Ayrıca, mevcut hükme esas bilirkişi rapurunda kabul edilen hesaba esas tarihler ve hasaba katılmayan dönemler göz önüne alındığında, neticeten ulaşılan ulaşılan hizmet süresinin nasıl hesaplandığı da anlaşılamadığından, hizmet süresinin denetime elverişli şekilde hesaplanması gözetilmelidir.
Yukarda açıklanan incelemeler esnasında gözetilmesi gereken bir diğer husus şuıdur: Dairemiz tarafından evvelce incelenen davalısı aynı olan benzer mahiyetteki dosyalardaki tanık beyanlarından, davalının birden fazla gazino, çay bahçesi gibi işyerleri olduğu, mesela mevsimlik / yazın çalışmayan gazinosu bulunduğu anlaşılmaktadır. Ancak davacının aralıklı mı yoksa kesintisiz mi çalıştığı, yani hizmet süresi belirsizdir. Diğer yandan davacının davalıya ait birden fazla iş yerinde dönüşümlü çalışmış olabileceği anlaşılmaktadır.
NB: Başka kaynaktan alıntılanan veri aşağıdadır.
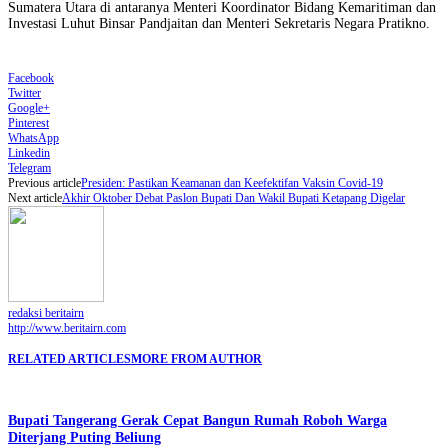
Sumatera Utara di antaranya Menteri Koordinator Bidang Kemaritiman dan
Investasi Luhut Binsar Pandjaitan dan Menteri Sekretaris Negara Pratikno.
Facebook
Twitter
Google+
Pinterest
WhatsApp
Linkedin
Telegram
Previous article
Presiden: Pastikan Keamanan dan Keefektifan Vaksin Covid-19
Next article
Akhir Oktober Debat Paslon Bupati Dan Wakil Bupati Ketapang Digelar
redaksi beritairn
http://www.beritairn.com
RELATED ARTICLES
MORE FROM AUTHOR
Bupati Tangerang Gerak Cepat Bangun Rumah Roboh Warga
Diterjang Puting Beliung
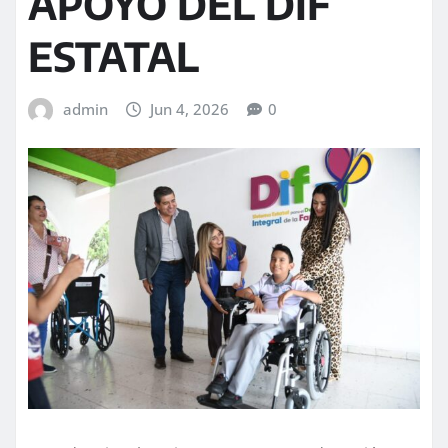
APOYO DEL DIF
ESTATAL
admin
Jun 4, 2026
0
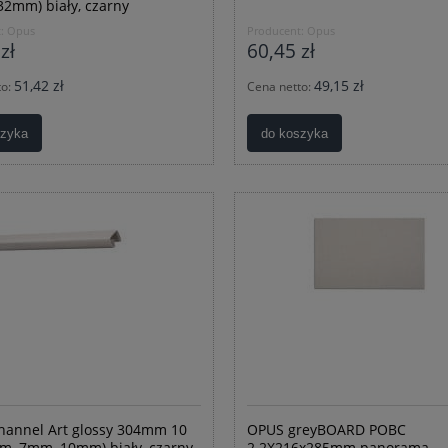
2mm) biały, czarny
:
Opus
Producent:
Opus
zł
60,45 zł
51,42 zł
49,15 zł
to:
Cena netto:
szyka
do koszyka
annel Art glossy 304mm 10
OPUS greyBOARD POBC
mm, 7mm, 10mm) biały, czarny
2.2X216x285mm panorama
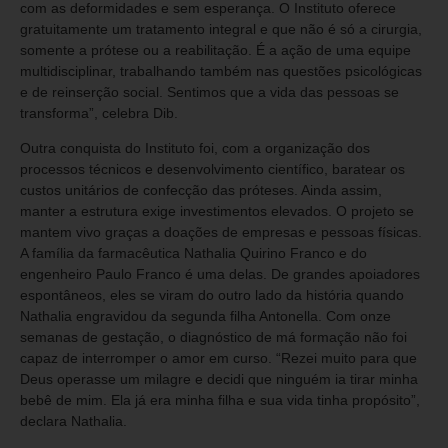
com as deformidades e sem esperança. O Instituto oferece
gratuitamente um tratamento integral e que não é só a cirurgia,
somente a prótese ou a reabilitação. É a ação de uma equipe
multidisciplinar, trabalhando também nas questões psicológicas
e de reinserção social. Sentimos que a vida das pessoas se
transforma”, celebra Dib.
Outra conquista do Instituto foi, com a organização dos
processos técnicos e desenvolvimento científico, baratear os
custos unitários de confecção das próteses. Ainda assim,
manter a estrutura exige investimentos elevados. O projeto se
mantem vivo graças a doações de empresas e pessoas físicas.
A família da farmacêutica Nathalia Quirino Franco e do
engenheiro Paulo Franco é uma delas. De grandes apoiadores
espontâneos, eles se viram do outro lado da história quando
Nathalia engravidou da segunda filha Antonella. Com onze
semanas de gestação, o diagnóstico de má formação não foi
capaz de interromper o amor em curso. “Rezei muito para que
Deus operasse um milagre e decidi que ninguém ia tirar minha
bebê de mim. Ela já era minha filha e sua vida tinha propósito”,
declara Nathalia.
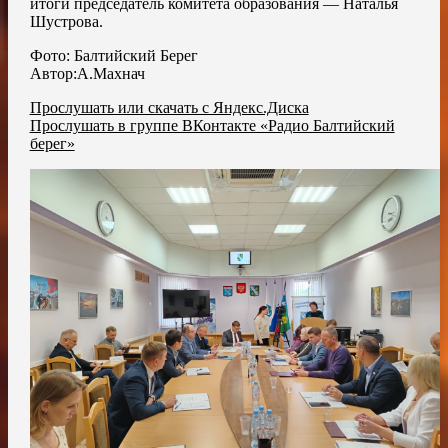
итоги председатель комитета образования — Наталья
Шустрова.
Фото: Балтийский Берег
Автор:А.Махнач
Прослушать или скачать с Яндекс.Диска
Прослушать в группе ВКонтакте «Радио Балтийский
берег»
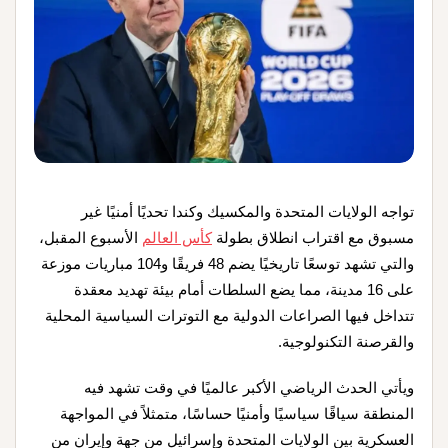
تواجه الولايات المتحدة والمكسيك وكندا تحديًا أمنيًا غير
مسبوق مع اقتراب انطلاق بطولة
كأس العالم
الأسبوع المقبل،
والتي تشهد توسعًا تاريخيًا يضم 48 فريقًا و104 مباريات موزعة
على 16 مدينة، مما يضع السلطات أمام بيئة تهديد معقدة
تتداخل فيها الصراعات الدولية مع التوترات السياسية المحلية
والقرصنة التكنولوجية.
ويأتي الحدث الرياضي الأكبر عالميًا في وقت تشهد فيه
المنطقة سياقًا سياسيًا وأمنيًا حساسًا، متمثلاً في المواجهة
العسكرية بين الولايات المتحدة وإسرائيل من جهة وإيران من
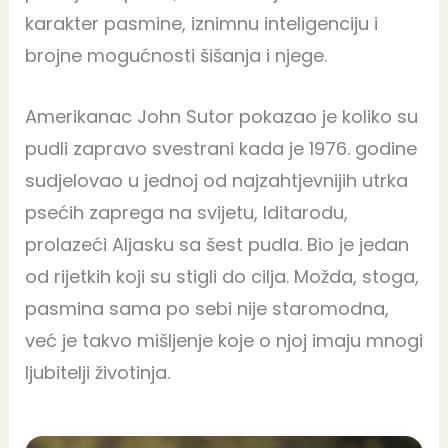
karakter pasmine, iznimnu inteligenciju i
brojne mogućnosti šišanja i njege.
Amerikanac John Sutor pokazao je koliko su
pudli zapravo svestrani kada je 1976. godine
sudjelovao u jednoj od najzahtjevnijih utrka
psećih zaprega na svijetu, Iditarodu,
prolazeći Aljasku sa šest pudla. Bio je jedan
od rijetkih koji su stigli do cilja. Možda, stoga,
pasmina sama po sebi nije staromodna,
već je takvo mišljenje koje o njoj imaju mnogi
ljubitelji životinja.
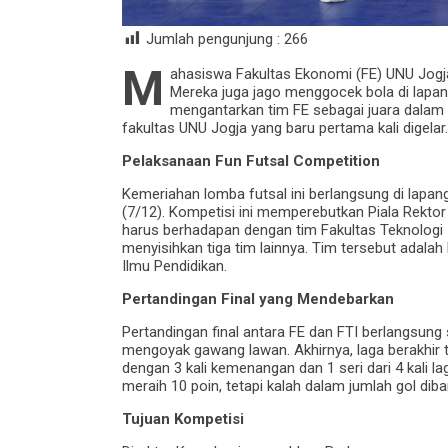
Jumlah pengunjung :
266
M
ahasiswa Fakultas Ekonomi (FE) UNU Jogja
Mereka juga jago menggocek bola di lapan
mengantarkan tim FE sebagai juara dalam 
fakultas UNU Jogja yang baru pertama kali digelar.
Pelaksanaan Fun Futsal Competition
Kemeriahan lomba futsal ini berlangsung di lapa
(7/12). Kompetisi ini memperebutkan Piala Rektor 
harus berhadapan dengan tim Fakultas Teknologi
menyisihkan tiga tim lainnya. Tim tersebut adalah 
Ilmu Pendidikan.
Pertandingan Final yang Mendebarkan
Pertandingan final antara FE dan FTI berlangsun
mengoyak gawang lawan. Akhirnya, laga berakhir 
dengan 3 kali kemenangan dan 1 seri dari 4 kali la
meraih 10 poin, tetapi kalah dalam jumlah gol diba
Tujuan Kompetisi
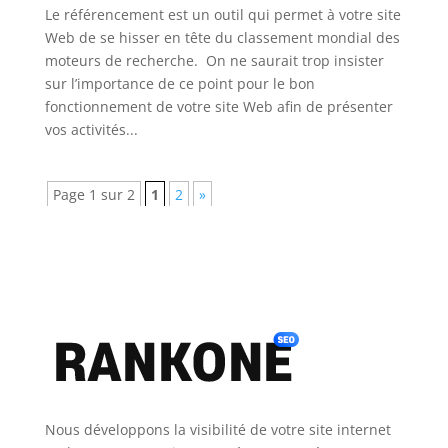
Le référencement est un outil qui permet à votre site
Web de se hisser en tête du classement mondial des
moteurs de recherche. On ne saurait trop insister
sur l’importance de ce point pour le bon
fonctionnement de votre site Web afin de présenter
vos activités...
Page 1 sur 2
1
2
»
Nous développons la visibilité de votre site internet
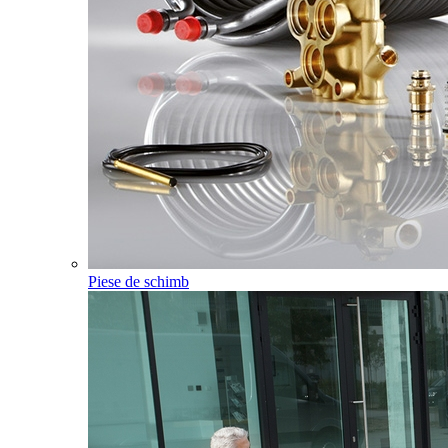
Piese de schimb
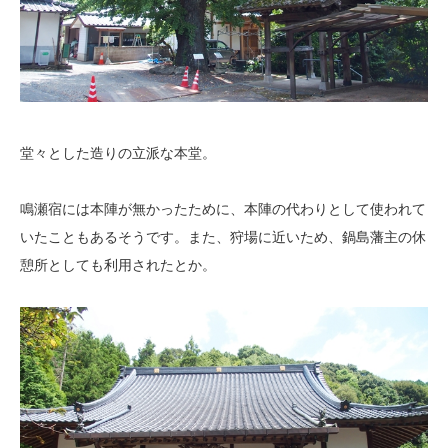
堂々とした造りの立派な本堂。
鳴瀬宿には本陣が無かったために、本陣の代わりとして使われて
いたこともあるそうです。また、狩場に近いため、鍋島藩主の休
憩所としても利用されたとか。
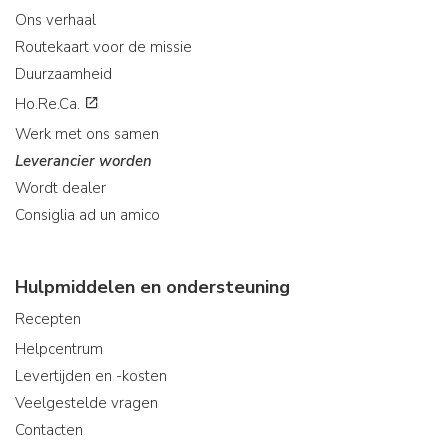
Ons verhaal
Routekaart voor de missie
Duurzaamheid
Ho.Re.Ca.
Werk met ons samen
Leverancier worden
Wordt dealer
Consiglia ad un amico
Hulpmiddelen en ondersteuning
Recepten
Helpcentrum
Levertijden en -kosten
Veelgestelde vragen
Contacten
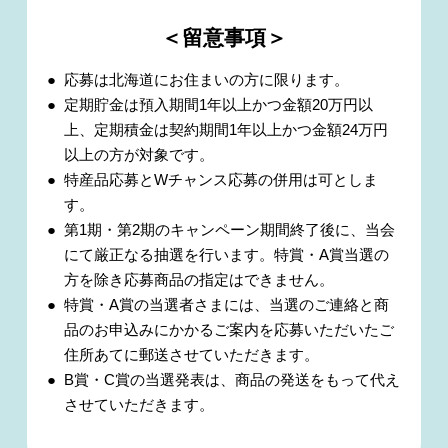
＜留意事項＞
応募は北海道にお住まいの方に限ります。
定期貯金は預入期間1年以上かつ金額20万円以
上、定期積金は契約期間1年以上かつ金額24万円
以上の方が対象です。
特産品応募とWチャンス応募の併用は可としま
す。
第1期・第2期のキャンペーン期間終了後に、当会
にて厳正なる抽選を行います。特賞・A賞当選の
方を除き応募商品の指定はできません。
特賞・A賞の当選者さまには、当選のご連絡と商
品のお申込みにかかるご案内を応募いただいたご
住所あてに郵送させていただきます。
B賞・C賞の当選発表は、商品の発送をもって代え
させていただきます。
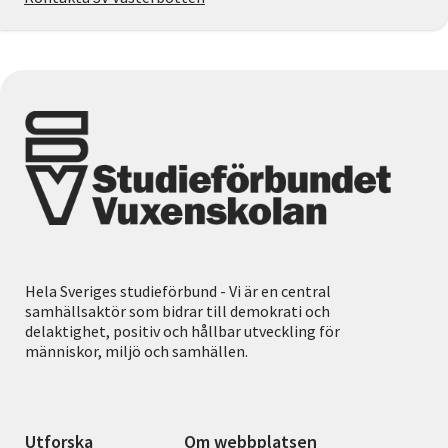
Hela Sveriges studieförbund - Vi är en central
samhällsaktör som bidrar till demokrati och
delaktighet, positiv och hållbar utveckling för
människor, miljö och samhällen.
Utforska
Om webbplatsen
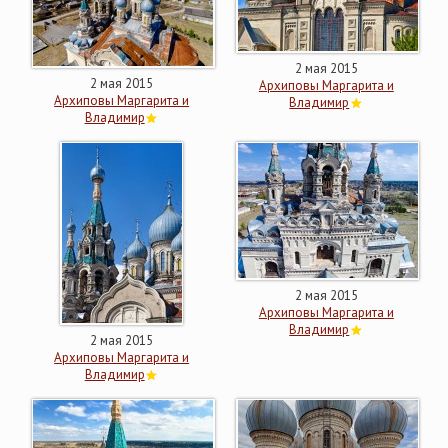
2 мая 2015
2 мая 2015
Архиповы Маргарита и
Архиповы Маргарита и
Владимир
Владимир
2 мая 2015
Архиповы Маргарита и
Владимир
2 мая 2015
Архиповы Маргарита и
Владимир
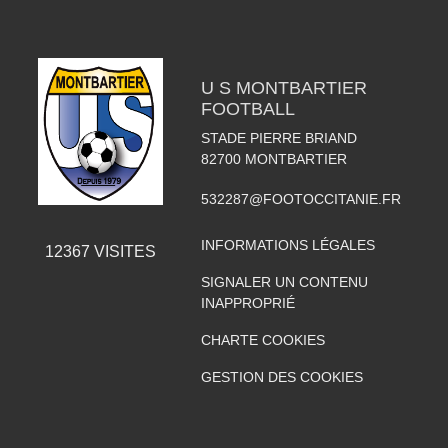
U S MONTBARTIER
FOOTBALL
STADE PIERRE BRIAND
82700
MONTBARTIER
532287@FOOTOCCITANIE.FR
INFORMATIONS LÉGALES
12367
VISITES
SIGNALER UN CONTENU
INAPPROPRIÉ
CHARTE COOKIES
GESTION DES COOKIES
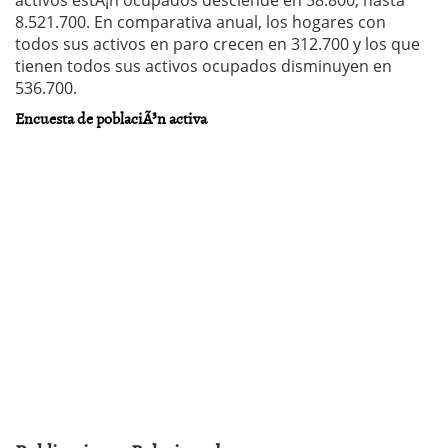
activos estÃ¡n ocupados desciende en 58.800, hasta
8.521.700. En comparativa anual, los hogares con
todos sus activos en paro crecen en 312.700 y los que
tienen todos sus activos ocupados disminuyen en
536.700.
Encuesta de poblaciÃ³n activa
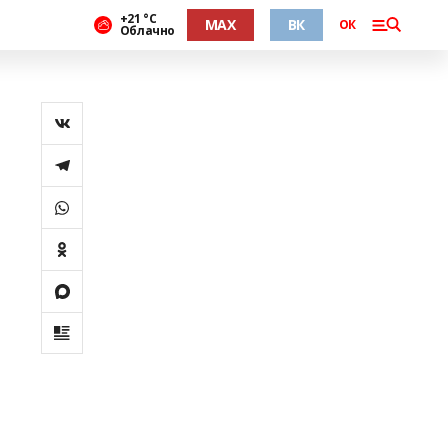
+21 °С
MAX
ВК
ОК
Облачно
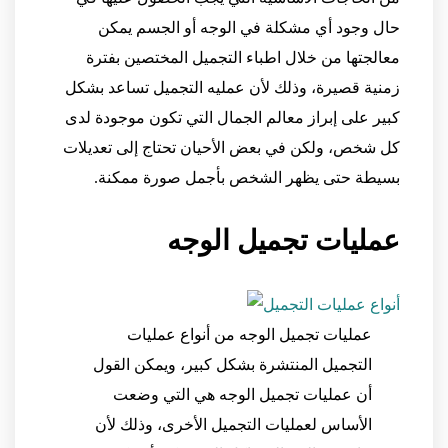
حال وجود أي مشكلة في الوجه أو الجسم يمكن
معالجتها من خلال اطباء التجميل المختصين بفترة
زمنية قصيرة، وذلك لأن عمليه التجميل تساعد بشكل
كبير على إبراز معالم الجمال التي تكون موجودة لدى
كل شخص، ولكن في بعض الأحيان تحتاج إلى تعديلات
بسيطة حتى يظهر الشخص بأجمل صورة ممكنة.
عمليات تجميل الوجه
عمليات تجميل الوجه من أنواع عمليات
التجميل المنتشرة بشكل كبير، ويمكن القول
أن عمليات تجميل الوجه هي التي وضعت
الأساس لعمليات التجميل الأخرى، وذلك لأن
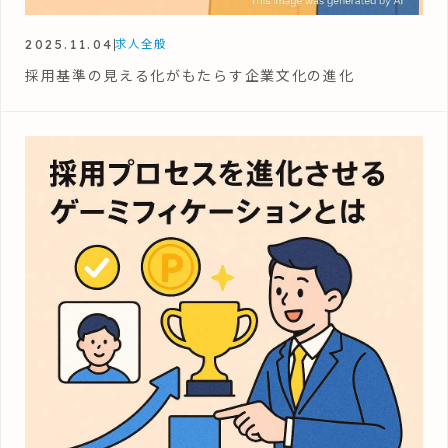
2025.11.04
求人全般
採用基準の見える化がもたらす企業文化の進化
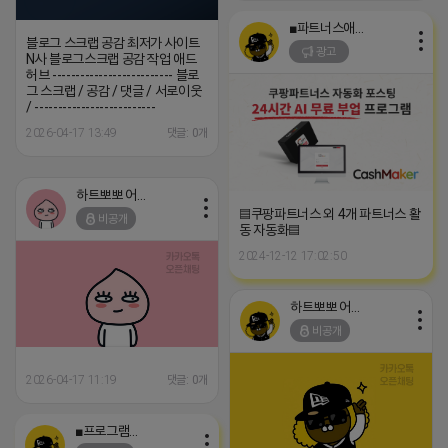
■파트너스애드온■
블로그 스크랩 공감 최저가 사이트
광고
N사 블로그스크랩 공감 작업 애드
허브 -------------------------- 블로
그 스크랩 / 공감 / 댓글 / 서로이웃
/ --------------------------
2026-04-17 13:49
댓글: 0개
하트뽀뽀 어피치
▤쿠팡파트너스 외 4개 파트너스 활
비공개
동 자동화▤
2024-12-12 17:02:50
하트뽀뽀 어피치
비공개
2026-04-17 11:19
댓글: 0개
■프로그램베이■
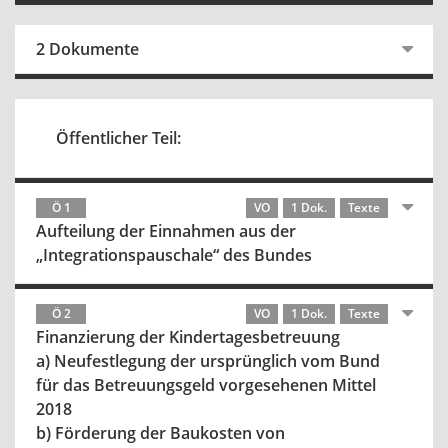
2 Dokumente
Öffentlicher Teil:
Ö 1
VO
1 Dok.
Texte
Aufteilung der Einnahmen aus der
„Integrationspauschale“ des Bundes
Ö 2
VO
1 Dok.
Texte
Finanzierung der Kindertagesbetreuung
a) Neufestlegung der ursprünglich vom Bund
für das Betreuungsgeld vorgesehenen Mittel
2018
b) Förderung der Baukosten von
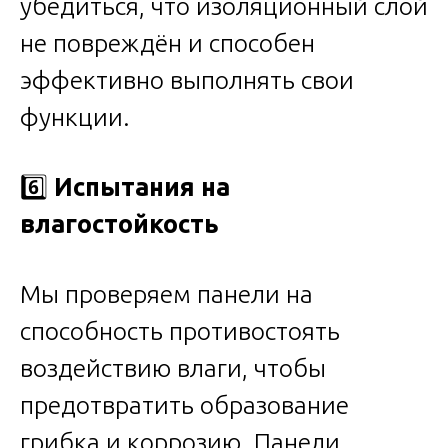
убедиться, что изоляционный слой
не повреждён и способен
эффективно выполнять свои
функции.
6️⃣
Испытания на
влагостойкость
Мы проверяем панели на
способность противостоять
воздействию влаги, чтобы
предотвратить образование
грибка и коррозию. Панели,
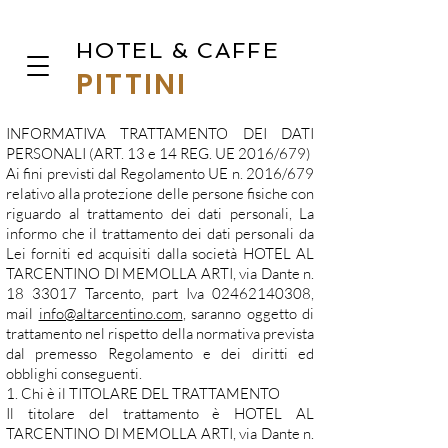
HOTEL & CAFFE
PITTINI
INFORMATIVA TRATTAMENTO DEI DATI
PERSONALI (ART. 13 e 14 REG. UE 2016/679)
Ai fini previsti dal Regolamento UE n. 2016/679
relativo alla protezione delle persone fisiche con
riguardo al trattamento dei dati personali, La
informo che il trattamento dei dati personali da
Lei forniti ed acquisiti dalla società HOTEL AL
TARCENTINO DI MEMOLLA ARTI, via Dante n.
18 33017
Tarcento, part Iva
02462140308
,
mail
info@altarcentino.com
, saranno oggetto di
trattamento nel rispetto della normativa prevista
dal premesso Regolamento e dei diritti ed
obblighi conseguenti.
1. Chi è il TITOLARE DEL TRATTAMENTO
Il titolare del trattamento è HOTEL AL
TARCENTINO DI MEMOLLA ARTI, via Dante n.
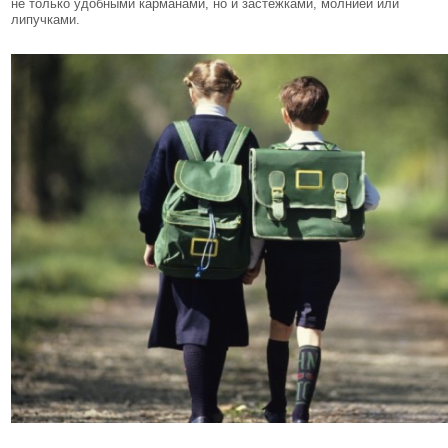
не только удобными карманами, но и застежками, молнией или
липучками.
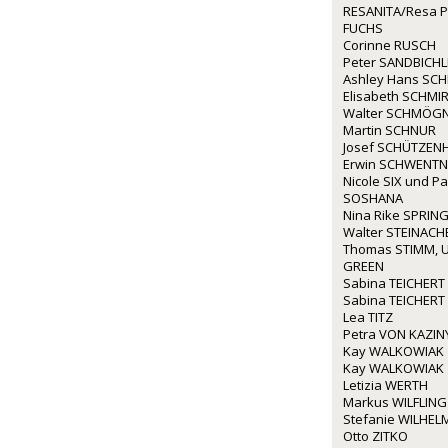
RESANITA/Resa P
FUCHS
Corinne RUSCH
Peter SANDBICHL
Ashley Hans SCH
Elisabeth SCHMIR
Walter SCHMÖG
Martin SCHNUR
Josef SCHÜTZEN
Erwin SCHWENTN
Nicole SIX und P
SOSHANA
Nina Rike SPRIN
Walter STEINACH
Thomas STIMM, U
GREEN
Sabina TEICHERT
Sabina TEICHERT
Lea TITZ
Petra VON KAZIN
Kay WALKOWIAK
Kay WALKOWIAK
Letizia WERTH
Markus WILFLING
Stefanie WILHEL
Otto ZITKO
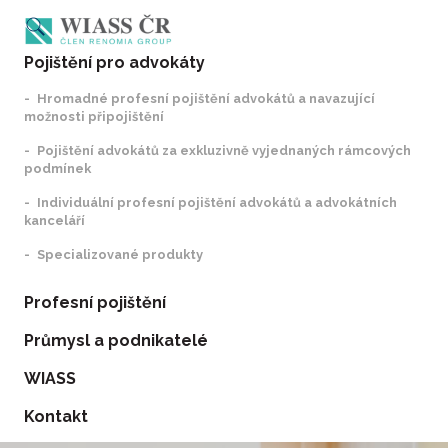
Pojištění pro advokáty
Hromadné profesní pojištění advokátů a navazující
možnosti připojištění
Pojištění advokátů za exkluzivně vyjednaných rámcových
podmínek
Individuální profesní pojištění advokátů a advokátních
kanceláří
Specializované produkty
Profesní pojištění
Průmysl a podnikatelé
WIASS
Kontakt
Bu nedenle davacı asıl duruşmaya bizzat celbedilerek kendisine, taraf vekilllerine ve davalı tanığı yeniden celbedilerek davalı tanığına, davacının hizmet süresine hükme esas bilirkişi raporunda dahil edildiği halde hizmet dökümünde davalıda çalıştığı görünmeyen -hiç bir yerde çalışması görünmeyen boşluklar, eksik prim ödemesi ve benzeri- dönemler bakımından, işyeri kapalı da olsa tadilat ve benzeri sebeplerle davacının hizmet dökümünde davalıda kaydı görünmeyen bu dönemlerde de davalı yanında çalışıp çalışmadığı, hangi tarihlerde çalıştığı, eldeki dosyada kabul edilen hizmet süresi içinde hizmet döküm cetvelinde çalışması görünmeyen dönemlerde davalının iş yerinde çalışıp çalışmadığı, davalının dönem dönem mesela sezon, tadilat ve benzeri sebeple kapalı bir iş yerinde çalışmış bile olsa o iş yeri kapalı iken davalının bir diğer iş yerinde çalışmak sureti ile hizmet döküm cetvelinde çalışması görünmeyen dönemde de çalışması olup olmadığı gibi hususlar sorulmalı, tüm dosya kapsamı ile birlikte değerlendirilerek hizmet döküm cetvelinde davalı nezdinde çalışması görünmemekle birlikte eldeki karara göre hizmet süresi kapsamında kabul edilen dönemlerin hizmet süresine dahil edilip edilmeyeceği irdelenmelidir.
Tespit edilecek yeni hizmet süresinin hüküm altına alınan alacaklara etkisi de ayrıca ele alınmalıdır.
4-Dosyada bir takım ödeme ve ibra belgeleri mevcut olup, bu belgelerde miktar olması halinde davacı asıl bizzat celbedilerek imzanın kendisine ait olup olmadığı sorulmalı, imzayı inkar ederse buna yönelik bilirkişi incelemesi yaptırılarak imza aidiyeti tespit edilmeli, ödeme ve/veya ibraname niteliğindeki belgelerde miktar var ise ve imza davacıya ait ise bu miktarlar mahsup edilmelidir. Ancak, miktar içermeyen belgelere değer verilmemelidir.
F)SONUÇ:
Temyiz olunan kararın yukarda yazılı sebeplerden dolayı BOZULMASINA, peşin alınan temyiz harcının istek halinde ilgiliye iadesine, 08/11/2018 gününde oybirliğiyle karar verildi.